What you need to do — Would you please copy every line below that includes the string "industry"?

The input —
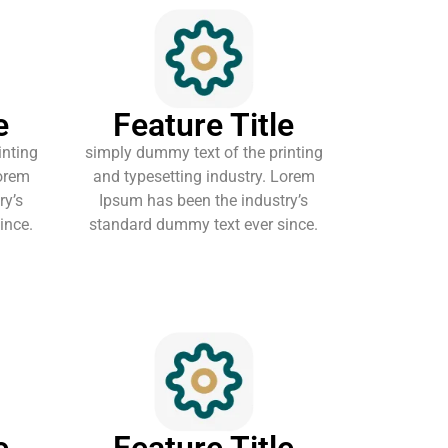
e
Feature Title
inting
simply dummy text of the printing
Lorem
and typesetting industry. Lorem
ry’s
Ipsum has been the industry’s
ince.
standard dummy text ever since.
e
Feature Title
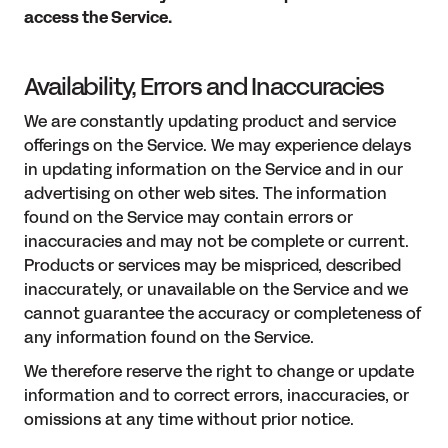
access the Service.
Availability, Errors and Inaccuracies
We are constantly updating product and service
offerings on the Service. We may experience delays
in updating information on the Service and in our
advertising on other web sites. The information
found on the Service may contain errors or
inaccuracies and may not be complete or current.
Products or services may be mispriced, described
inaccurately, or unavailable on the Service and we
cannot guarantee the accuracy or completeness of
any information found on the Service.
We therefore reserve the right to change or update
information and to correct errors, inaccuracies, or
omissions at any time without prior notice.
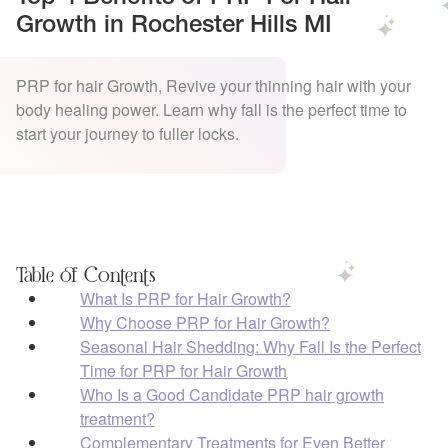
Growth in Rochester Hills MI
PRP for hair Growth, Revive your thinning hair with your
body healing power. Learn why fall is the perfect time to
start your journey to fuller locks.
Table of Contents
What Is PRP for Hair Growth?
Why Choose PRP for Hair Growth?
Seasonal Hair Shedding: Why Fall Is the Perfect
Time for PRP for Hair Growth
Who Is a Good Candidate PRP hair growth
treatment?
Complementary Treatments for Even Better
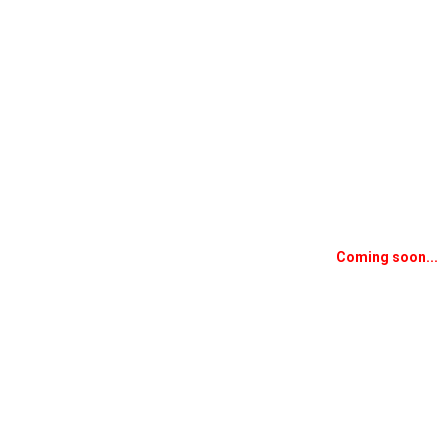
Coming soon...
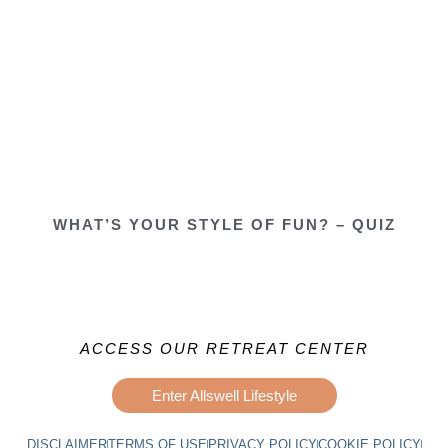
WHAT’S YOUR STYLE OF FUN? – QUIZ
ACCESS OUR RETREAT CENTER
Enter Allswell Lifestyle
DISCLAIMER
TERMS OF USE
PRIVACY POLICY
COOKIE POLICY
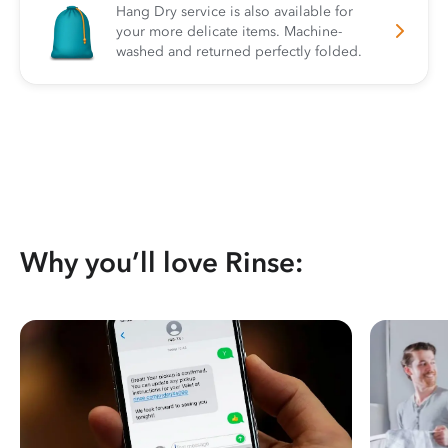
Hang Dry service is also available for
your more delicate items. Machine-
washed and returned perfectly folded.
Why you’ll love Rinse:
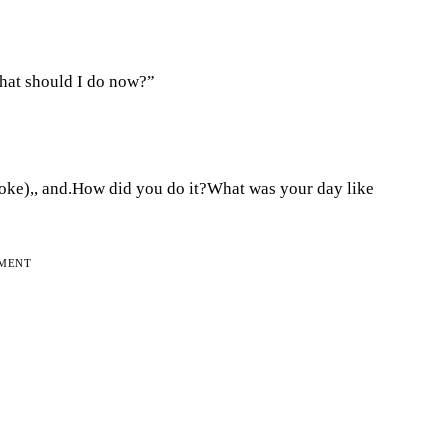
What should I do now?”
oke),, and.How did you do it?What was your day like
EMENT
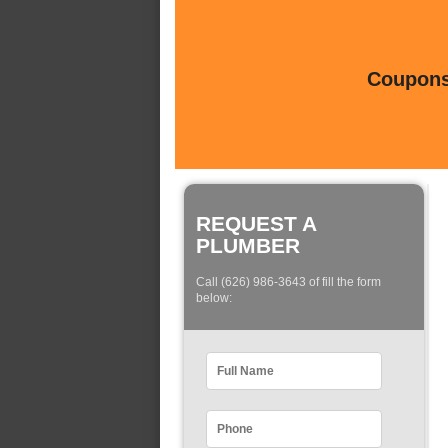
Coupons 
REQUEST A
PLUMBER
Call (626) 986-3643 of fill the form
below:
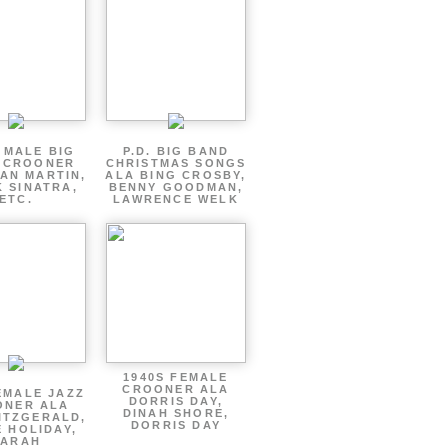
 MALE BIG
P.D. BIG BAND
 CROONER
CHRISTMAS SONGS
AN MARTIN,
ALA BING CROSBY,
 SINATRA,
BENNY GOODMAN,
ETC.
LAWRENCE WELK
1940S FEMALE
CROONER ALA
EMALE JAZZ
DORRIS DAY,
ONER ALA
DINAH SHORE,
ITZGERALD,
DORRIS DAY
E HOLIDAY,
SARAH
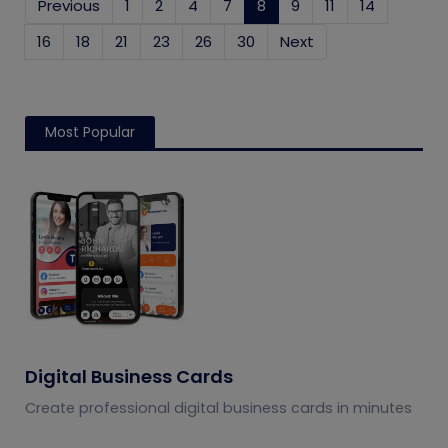
Previous
1
2
4
7
8
(current)
9
11
14
16
18
21
23
26
30
Next
Most Popular
Digital Business Cards
Create professional digital business cards in minutes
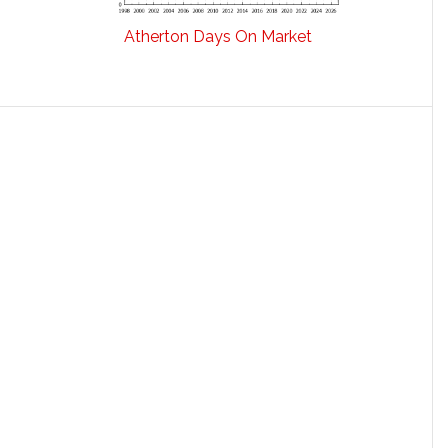
Atherton Days On Market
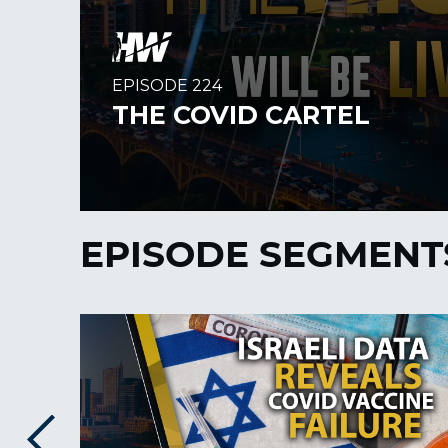
EPISODE SEGMENT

Exercise result —
and typesetting industry. Lorem
Ipsum has been the industry’s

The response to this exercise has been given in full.